Can bigger horses pull more weight? Most thoroughbreds are equine athletes, so if they ever are on the heavy side, it's unlikely to be due to laziness or overeating.

Let's see if there is any relationship between the ratio of added weight to declared weight (weight of the horse & jockey) and the strike rate.

In [None]:
df_runs['weight_ratio'] = df_runs['actual_weight'] / df_runs['declared_weight']
weight_ratio_vs_wins = df_runs.groupby('weight_ratio')['won'].mean()
weight_ratio_vs_wins.plot();

So the answer here is no, there does not seem to be any. The reason for this is likely to be due to the way in which weights are assigned to horses, which is based at least in part on their estimated strength.
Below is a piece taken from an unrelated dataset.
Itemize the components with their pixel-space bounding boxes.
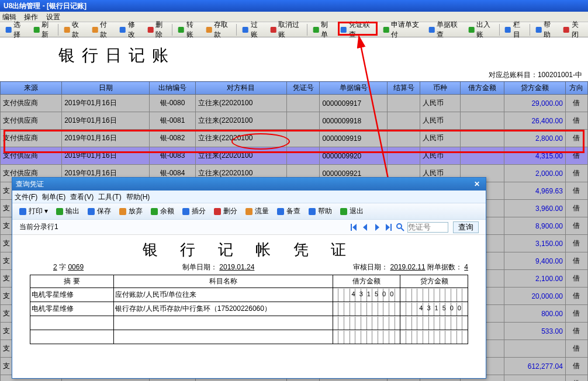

## Does the race distance matter?

As mentioned above, there may be some value in considering the weight carried along with the distance of the race. A weight carried over a shorter distance should, in theory, have a lower impact on the horse's performance than if it was carried over a longer distance.

So let's see.

In [None]:
df_runs['distance'] = df_runs.apply(lambda run: df_races.loc[run['race_id']]['distance'], axis=1)
df_runs['weight_distance'] = df_runs['actual_weight'] * df_runs['distance']
weight_distance_vs_wins = df_runs.groupby('weight_distance')['won'].mean()
weight_distance_vs_wins.plot();

Possibly, but only slightly.

## Conclusion

Weight carried is an important handicapping factor, but due to the way in which weights are assigned to each horse in a race, it's usefulness as a factor determining the likely outcome of a race is somewhat less than may be expected.

For this reason, it is necessary to examine weight carried along with other factors, such as the weight of the horse and the distance that the weight is being carried over. But even then, there are many other factors, such as past performance, which will likely contribute more insight to a computerised race betting system than this.